Retour sur les temps forts de cette année, ceux qui nous ont mis au défi, ceux qui nous ont touchés, ceux qui ont fait ressortir le meilleur qui était en nous, ceux qui ont renforcé notre engagement envers l’Humanité en 2016.

YÉMEN

Photo: Florian Seriex pour Action contre la Faim, Yémen

« Nous ne mangeons qu’un repas par jour, et la plupart du temps, c’est du pain que le boulanger nous donne gratuitement le matin. S’il vous plaît, dites à ceux qui ont le pouvoir d’arrêter la guerre  de nous aider. »

Le conflit au Yémen, qui a commencé en mars 2015, a créé des pénuries alimentaires importantes et a contribué à  l’apparition de niveaux de malnutrition alarmants , qui font partie des plus élevés au monde. Au Yémen, deux personnes sur trois ont besoin d’assistance humanitaire. En 2016, grâce à votre soutien Action contre la Faim a pu fournir de l’aide humanitaire aux familles touchées par le conflit dans la ville d’Hodeidah. Quand nous avons demandé aux familles de parler de la crise au reste du monde, c’est ce que l’une des personnes m’a répondu.

 

NORD-EST DU NIGÉRIA


Photo: Guy Calaf pour Action contre la Faim, Nigéria

« Boko Haram a réduit notre village en cendres. Il ne nous reste plus que les habits que nous avions sur nous ce jour-là.
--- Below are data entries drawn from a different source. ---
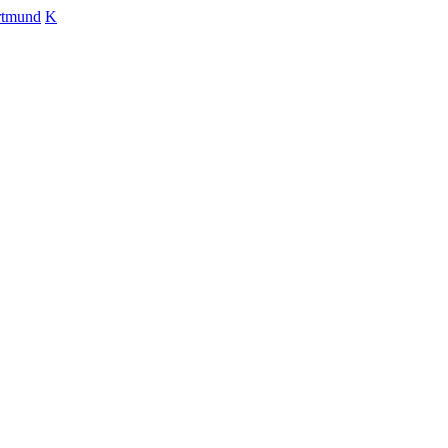
rtmund
K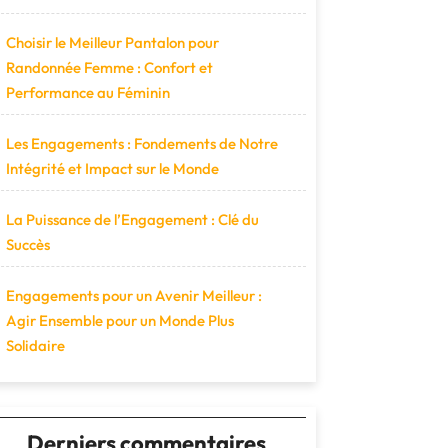
Choisir le Meilleur Pantalon pour
Randonnée Femme : Confort et
Performance au Féminin
Les Engagements : Fondements de Notre
Intégrité et Impact sur le Monde
La Puissance de l’Engagement : Clé du
Succès
Engagements pour un Avenir Meilleur :
Agir Ensemble pour un Monde Plus
Solidaire
Derniers commentaires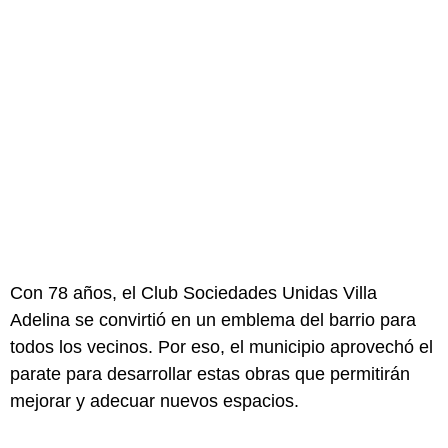
Con 78 años, el Club Sociedades Unidas Villa 
Adelina se convirtió en un emblema del barrio para 
todos los vecinos. Por eso, el municipio aprovechó el 
parate para desarrollar estas obras que permitirán 
mejorar y adecuar nuevos espacios.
Toutes nos sources de revenus nous ont été emportées. Nous voulons recommencer à travailler, et retourner chez nous. Nous ne sommes pas des mendiants. »
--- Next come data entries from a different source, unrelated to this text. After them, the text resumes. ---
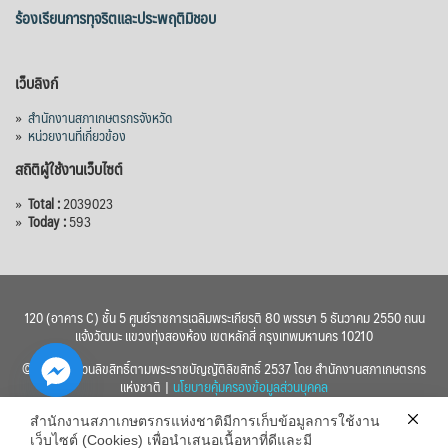
ร้องเรียนการทุจริตและประพฤติมิชอบ
เว็บลิงก์
»
สำนักงานสภาเกษตรกรจังหวัด
»
หน่วยงานที่เกี่ยวข้อง
สถิติผู้ใช้งานเว็บไซต์
»
Total :
2039023
»
Today :
593
120 (อาคาร C) ชั้น 5 ศูนย์ราชการเฉลิมพระเกียรติ 80 พรรษา 5 ธันวาคม 2550 ถนน
แจ้งวัฒนะ แขวงทุ่งสองห้อง เขตหลักสี่ กรุงเทพมหานคร 10210
© 2560 สงวนลิขสิทธิ์ตามพระราชบัญญัติลิขสิทธิ์ 2537 โดย สำนักงานสภาเกษตรกร
แห่งชาติ |
นโยบายคุ้มครองข้อมูลส่วนบุคคล
สำนักงานสภาเกษตรกรแห่งชาติมีการเก็บข้อมูลการใช้งาน
เว็บไซต์ (Cookies) เพื่อนำเสนอเนื้อหาที่ดีและมี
Les personnes que l’on voit sur cette photo ont dû fuir leurs villages d’origine, situés au Nord Est du Nigéria dans l’Etat de Borno, de part la violence causée par le groupe militant de Boko Haram. Ils habitent désormais dans une école abandonnée à Monguno, ville dans laquelle Action contre la Faim a lancé, grâce à votre aide, un nouveau programme d’urgence. Depuis 2009, Boko Haram terrorise les communautés et détruit les récoltes, les villages, les établissements de santé. Grâce à votre aide, nous pouvons fournir aux familles déplacées par le conflit dans l’Etat de Borno,des denrées de survie, de l’eau, un abri et des soins de santé. Merci.

IRAK

Photo: Florian Seriex pour Action contre la Faim, Kurdistan irakien

Muhammad marche entre les rangées de tomates et de concombres. Il s’arrête et ébauche un sourire. « C’est mûr. » dit-il en ramassant un concombre. Satisfait, il continue de cueillir les fruits de son labeur. Muhammad est loin de sa ferme qui se trouve en Syrie. Il vit désormais dans le camp de réfugiés de Gawilan, situé dans la région du Kurdistan irakien. Le Haut Commissariat des Nations Unies pour les Réfugiés (UNHCR) a fait construire quatre serres dans lesquelles un nombre important de réfugiés travaillent quotidiennement. Grâce à votre compassion lors de notre appel à l’aide internationale en Syrie lancé l’année dernière, Action contre la Faim  va, à son tour construire de nouvelles serres. Ce projet a été financé par le Programme des Nations Unies pour le Développement (PNUD) et le Haut Commissariat des Nations unies pour les Réfugiés (UNHCR). Muhammad est chanceux, puisqu’il fait partie des huit premiers réfugiés qui ont été tirés au sort pour participer à ce projet agricole. Il montre avec fierté ce qu’il a produit.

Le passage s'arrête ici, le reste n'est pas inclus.